Equally, I'm impressed by how much local folk know about F1: I recall visiting an electronics store in downtown Indianapolis during the 2005 USGP and being asked by the shopkeeper why I was in town. I explained the purpose of my visit and was met with blank stares before, "Oh, there's a race goin' on? Formula 1, never heard of it…" Clearly, Netflix has worked its wonders – particularly in the US.
At 10:00, I meet with Richard Cregan, CEO of the Miami Grand Prix and Toyota WRC mechanic made (very) good. Richard switched from Sporting Director for the Japanese company's F1 programme in 2008 to running the Abu Dhabi Grand Prix and has since been F1's go-to guy for new events – latterly here in Miami.
He tells us he has a photo of the first whiteboard 'wish list' he and Hard Rock Stadium President Tom Garfinkel drew up, and reckons final delivery is surprisingly close to their original objectives. Clearly, a lot of very hard work and thought has gone into this event, but he is confident it will get even better going forward, with more grandstand seats being the next step. In the event, they are expecting 82,500 spectators each day.
Prior to FP1, I head for Alpine for a chat with brand CEO Laurent Rossi, who is in talks with Michael Andretti when I arrive. At the end of the interview, I jokingly ask, "How much has Michael offered you for the team?"
After much laughter, the Corsican-born engineer confirms they were chatting about F1 engine supply and a possible technical co-operation should the scion of US motorsport's first family enter F1. Thus, it seems Andretti's F1 plans are slowly coming to fruition, despite the lukewarm reception they have been given by some of the other team bosses.
Between the two practice sessions, I’m summoned to the official tower for a sit-down with FIA President Mohammed Ben Sulayem for what I'm told is the first full-length media interview he's granted.
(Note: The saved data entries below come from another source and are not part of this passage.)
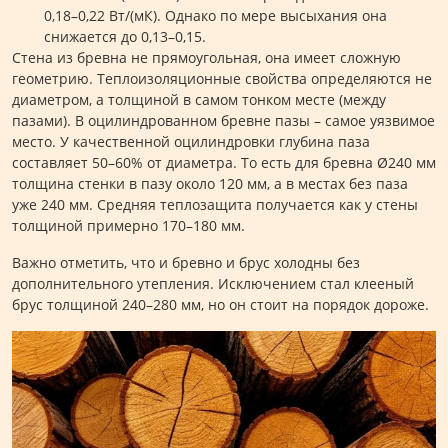
0,18–0,22 Вт/(мК). Однако по мере высыхания она
снижается до 0,13–0,15.
Стена из бревна не прямоугольная, она имеет сложную
геометрию. Теплоизоляционные свойства определяются не
диаметром, а толщиной в самом тонком месте (между
пазами). В оцилиндрованном бревне пазы – самое уязвимое
место. У качественной оцилиндровки глубина паза
составляет 50–60% от диаметра. То есть для бревна Ø240 мм
толщина стенки в пазу около 120 мм, а в местах без паза
уже 240 мм. Средняя теплозащита получается как у стены
толщиной примерно 170–180 мм.
Важно отметить, что и бревно и брус холодны без
дополнительного утепления. Исключением стал клееный
брус толщиной 240–280 мм, но он стоит на порядок дороже.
It's clear he is a dyed-in-the-wool motoring and motorsport enthusiast who has hi-octane stuff flowing through his Arabian veins and plans to do the best for the sport he loves.
Mohammed hasn't had the easiest of starts to the presidency, having inherited the Abu Dhabi affair plus various other controversies - think Russian competition licence holders and member clubs - but is gradually implementing his manifesto, which has affordable grassroots motorsport for all at its heart, rather than global motoring and road safety matters.
While he is too discreet to discuss the jewellery matter in any detail, it is clear he played a role in diffusing it.